Islamic microfinance
At the forefront of Indonesia’s Islamic banking is microfinance, which is helping to bolster rural sector expansion and contributing to the country’s economic growth. Amid the industry’s recent expansion, the government has said efforts will be focused on financing to micro, small, and medium enterprises, or MSMEs, in so-called productive sectors, which include infrastructure and agriculture.

Microfinance includes microcredit as well as other value-added activities such as financial advice, and the provision of savings and insurance services. Microcredit is defined by Bank Indonesia as a loan below Rp.50m ($5,373).

Indonesia has more than 50 million MSMEs, representing some 97% of all enterprises and contributing no less than 30% of GDP growth in 2012. Many of these do not have adequate access to bank financing. About 40% of the population is employed in the agricultural sector, followed by trade with around 23% and industry with 14.5%. According to the 2011 Global Financial Inclusion Index, only 19.6% of Indonesia’s population have formal accounts.

While accounting for a small portion of the banking industry, Indonesia’s microfinance sector is one of the world’s largest. Murabaha contracts dominate the business of Islamic microfinance. Murabaha is a contract of sale between the bank and its client for the sale of goods at a price plus an agreed profit margin for the bank.

“In my country, the loan to deposit ratio is more than 100%, which means that money is transferred directly from depositors to debtors,” says Edy. “It is simple banking and the money market has no role in it because that money is channelled directly to the real sector as a loan or in the form of equity participation.”

The real sector, more often referred to as the real economy, denotes the part of the economy that is concerned with the actual production of goods and services, in contrast with the paper economy, or the financial economy, which is concerned with the buying and selling of financial instruments.

Bank Indonesia has been conducting research on creating a real sector return index in order to provide a cross-sector guidance or a reference rate for product-pricing in Islamic finance, says Edy.

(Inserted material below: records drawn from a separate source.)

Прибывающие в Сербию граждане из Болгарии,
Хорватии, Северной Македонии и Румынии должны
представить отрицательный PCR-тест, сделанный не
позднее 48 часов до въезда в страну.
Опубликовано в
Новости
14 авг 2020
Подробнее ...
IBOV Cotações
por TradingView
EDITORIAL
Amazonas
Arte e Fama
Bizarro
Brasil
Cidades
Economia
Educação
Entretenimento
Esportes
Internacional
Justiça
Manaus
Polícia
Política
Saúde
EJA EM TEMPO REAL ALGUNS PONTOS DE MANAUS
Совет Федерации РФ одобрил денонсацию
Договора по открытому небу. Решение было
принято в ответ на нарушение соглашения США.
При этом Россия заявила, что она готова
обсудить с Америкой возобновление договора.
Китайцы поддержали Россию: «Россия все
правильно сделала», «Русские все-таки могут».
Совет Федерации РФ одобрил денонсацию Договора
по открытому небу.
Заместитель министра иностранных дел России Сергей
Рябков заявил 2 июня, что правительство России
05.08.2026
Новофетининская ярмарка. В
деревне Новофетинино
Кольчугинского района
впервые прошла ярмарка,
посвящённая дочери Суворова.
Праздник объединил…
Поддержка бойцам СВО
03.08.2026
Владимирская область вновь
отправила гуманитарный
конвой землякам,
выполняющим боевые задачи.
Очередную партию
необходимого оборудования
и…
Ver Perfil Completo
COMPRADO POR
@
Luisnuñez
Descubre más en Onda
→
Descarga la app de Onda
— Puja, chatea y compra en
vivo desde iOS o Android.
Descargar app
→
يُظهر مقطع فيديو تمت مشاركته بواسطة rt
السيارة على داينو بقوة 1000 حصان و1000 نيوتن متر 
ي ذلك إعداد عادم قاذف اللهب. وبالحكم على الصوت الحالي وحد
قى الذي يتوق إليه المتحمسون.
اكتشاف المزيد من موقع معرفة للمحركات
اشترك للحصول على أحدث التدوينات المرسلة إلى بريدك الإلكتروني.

The largest providers of Islamic microfinance in Indonesia are 150 Islamic rural banks (BPRS) and more than 3,000 BMTs (Baitul Maal wat Tamwils), which are a network of Islamic financial cooperatives. Bank Rakyat Indonesia Syariah (BRI Syariah) is an important player. It is a subsidiary of Indonesia’s largest microfinance institution Bank Rakyat Indonesia (BRI).

“We have our own microfinance Islamic model in Indonesia where we channel funds through what we call linkage programmes from the commercial banks to the rural banks and on to individuals,” says Edy. “The purpose of Islamic banking is to serve the public direct through these linkage programmes.” As microfinance grows, poverty is eradicated and Islamic finance flourishes.

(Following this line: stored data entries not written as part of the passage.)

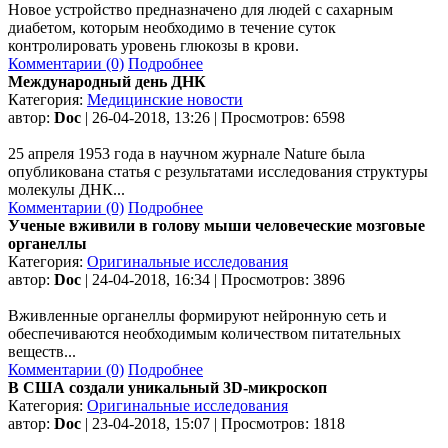
Новое устройство предназначено для людей с сахарным
диабетом, которым необходимо в течение суток
контролировать уровень глюкозы в крови.
Комментарии (0)
Подробнее
Международный день ДНК
Категория:
Медицинские новости
автор:
Doc
| 26-04-2018, 13:26 | Просмотров: 6598
25 апреля 1953 года в научном журнале Nature была
опубликована статья с результатами исследования структуры
молекулы ДНК...
Комментарии (0)
Подробнее
Ученые вживили в голову мыши человеческие мозговые
органеллы
Категория:
Оригинальные исследования
автор:
Doc
| 24-04-2018, 16:34 | Просмотров: 3896
Вживленные органеллы формируют нейронную сеть и
обеспечиваются необходимым количеством питательных
веществ...
Комментарии (0)
Подробнее
В США создали уникальный 3D-микроскоп
Категория:
Оригинальные исследования
автор:
Doc
| 23-04-2018, 15:07 | Просмотров: 1818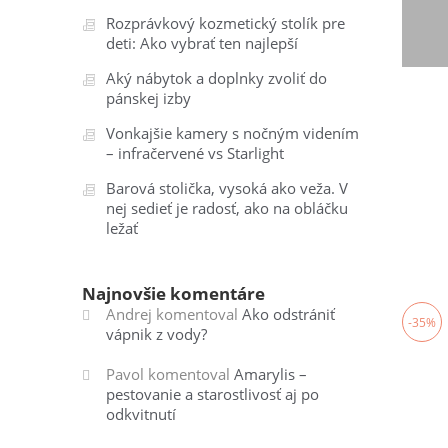
Rozprávkový kozmetický stolík pre
deti: Ako vybrať ten najlepší
Aký nábytok a doplnky zvoliť do
pánskej izby
Vonkajšie kamery s nočným videním
– infračervené vs Starlight
Barová stolička, vysoká ako veža. V
nej sedieť je radosť, ako na obláčku
ležať
Najnovšie komentáre
Andrej
komentoval
Ako odstrániť
-35%
vápnik z vody?
Pavol
komentoval
Amarylis –
pestovanie a starostlivosť aj po
odkvitnutí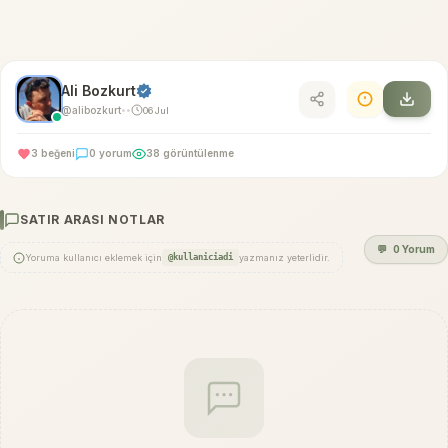
Ali Bozkurt
@alibozkurt
06 Jul
•
•
3 beğeni
0 yorum
38 görüntülenme
SATIR ARASI NOTLAR
💬
0 Yorum
Yoruma kullanıcı eklemek için
@kullaniciadi
yazmanız yeterlidir.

“Islamic banking has the potential to help boost economic equality through financial access,” says Edy. “Islamic finance should benefit the underprivileged communities and small-micro economic groups, in line with the nature of Islam.”

With a Capital Adequacy Ratio of about 14.13% and a Return on Assets of 2.14%, Islamic banks and cooperatives are resilient, says Edy. Financing growth is about 40%, compared with conventional banks at between 17% and 18%. Combined, Islamic services and product providers boast assets hovering around $20bn.

The rapid expansion in recent years has also led to the need for increased legislation and reforms. “The government and Bank Indonesia is working with the National Shariah Board and the Indonesian Accountant Association on product innovation to attract customers and to set standards for products, says Edy. “Islamic institutions must be able to offer pure and genuine Islamic products that bring up the uniqueness of Shariah principles.”

In order to improve the effectiveness of cross-sector regulation and supervision, the FSA, set up earlier this year, will regulate all financial institutions starting next year, says Edy. “Bank Indonesia has prepared some steps to ensure that the shift in control to the FSA will run smoothly, especially in terms of the transfer of information, staff and information technology.

“It is expected that under a single supervisory authority, the policy to improve Islamic finance industry will be more comprehensive and beneficial to all sectors.”

Islamic money market
Edy adds the central bank is exploring ways to enhance features of Sertificat Investasi Mudharabah Antarbank (SIMA) to be used as an underlying instrument for the Islamic money market. SIMA is similar to the interbank call money in conventional markets. “Bank Indonesia has introduced a Shariah commodity trading scheme to add to Islamic money market instruments,” says Edy. The central bank is also coordinating with the Capital Market Supervisory Agency (CMSA) in developing Shariah-compliant products such as Musharakah Sukuk and Istishna Sukuk. Further, the CMSA is currently reviewing the possibility of issuing a Shariah-compliant Exchange Traded Fund.”

Among the most prominent Islamic product is the Sukuk. However, Indonesia did not issue its first Sukuk until 2008. Its current outstanding sovereign Sukuk stood at nearly $10bn and corporate issuance at $690m. While Indonesia was the second-biggest issuer of Sukuk in Asia in 2011, it lagged a long way behind Malaysia, accounting for just 6% of its neighbour’s total issuance. However, analysts expect the gap to close as Indonesia seeks funds for a large number of infrastructure projects planned in the coming years.

More than 80% of the financing at the fully fledged Islamic banks in the country is based on three contract types – Murabaha (54%), Musharakah (partnership structure with profit/loss sharing) (18%) and Mudharabah (10%), adhering more closely to the classical Islamic model of economics than possibly any other country.

Differing approaches
Indonesia has taken a much stricter approach to Shariah compliance, compared with neighbouring Malaysia. This not only curtails the number of products available as well as limits the depth and liquidity of the market.

Products offered in Malaysia, such as Bay al Dayn (trading of debt), Bay al Innah (sale and buyback agreement), Tawarruq (the purchase of a commodity  on deferred payment by way of Murabahah), and Bay al Wafa (a sale in which the seller has the right to repurchase an underlying property from the buyer by refunding the purchase price) are not considered to be Shariah compliant in Indonesia.

“As far as prudential standards are concerned, these are standardised around the world but when it comes to Shariah principles, there is a different situation,” says Edy. “We have to understand the culture of each individual country and Islamic beliefs are different in Indonesia and Malaysia.”

While Malaysia’s Shariah Advisory Council, the country’s highest Shariah authority in Islamic Finance, falls under the jurisdiction of the central bank, Indonesia’s Shariah committee is an independent body.

“In Malaysia, the directive for whether a product is Shariah complaint is streamlined,” says Edy. “In Indonesia, for any new products, we have to involve the National Shariah Board, the Islamic Banking Committee and Shariah Supervisory Board.”

The board regularly launch Fatwas, which means Islamic principle, and if the central bank or the government would like to approve the product from a bank, we have to obey the Fatwas, says Edy.

Early in 2011 a working party comprising representatives from Bank Indonesia, the National Shariah Council and the Indonesian Institute of Accountants was established to review the approvals process, but to date no recommendations have been issued.

“We are trying to persuade all parties to sit down together to discuss how we could develop the Islamic industry further,” says Edy.